"Bad Intelligence Led to the Iraq War."
No, bad leadership did. Intelligence may have figured prominently in Bush's selling of the invasion of Iraq, but it played almost no role in the decision itself. If the intelligence community's assessments pointed to any course of action, it was avoiding a war, not launching one.
When U.S. Secretary of State Colin Powell went before the United Nations in February 2003 to make the case for an invasion of Iraq, he argued, "Saddam Hussein and his regime are concealing their efforts to produce more weapons of mass destruction," an observation he said was "based on solid intelligence." But in a candid interview four months later, Deputy Defense Secretary Paul Wolfowitz acknowledged that weapons of mass destruction were simply "the one issue that everyone could agree on." The intelligence community was raising no alarms about the subject when the Bush administration came into office; indeed, the 2001 edition of the community's comprehensive statement on worldwide threats did not even mention the possibility of Iraqi nuclear weapons or any stockpiles of chemical or biological weapons. The administration did not request the (ultimately flawed) October 2002 intelligence estimate on Iraqi unconventional weapons programs that was central to the official case for invasion -- Democrats in Congress did, and only six senators and a handful of representatives bothered to look at it before voting on the war, according to staff members who kept custody of the copies. Neither Bush nor Condoleezza Rice, then his national security advisor, read the entire estimate at the time, and in any case the public relations rollout of the war was already under way before the document was written.
Had Bush read the intelligence community's report, he would have seen his administration's case for invasion stood on its head. The intelligence officials concluded that Saddam was unlikely to use any weapons of mass destruction against the United States or give them to terrorists -- unless the United States invaded Iraq and tried to overthrow his regime. The intelligence community did not believe, as the president claimed, that the Iraqi regime was an ally of al Qaeda, and it correctly foresaw any attempt to establish democracy in a post-Saddam Iraq as a hard, messy slog.
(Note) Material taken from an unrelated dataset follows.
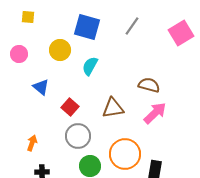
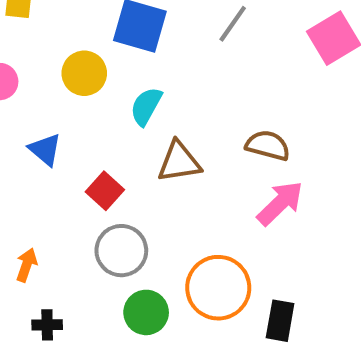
brown triangle: (113, 108) -> (179, 162), moved

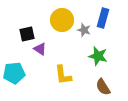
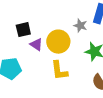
yellow circle: (62, 20) -> (58, 42), moved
In a separate prewar assessment, the intelligence community judged that trying to build a new political system in Iraq would be "long, difficult and probably turbulent," adding that any post-Saddam authority would face a "deeply divided society with a significant chance that domestic groups would engage in violent conflict with each other unless an occupying force prevented them from doing so." Mentions of Iraqis welcoming U.S. soldiers with flowers, or the war paying for itself, were notably absent. Needless to say, none of that made any difference to the White House.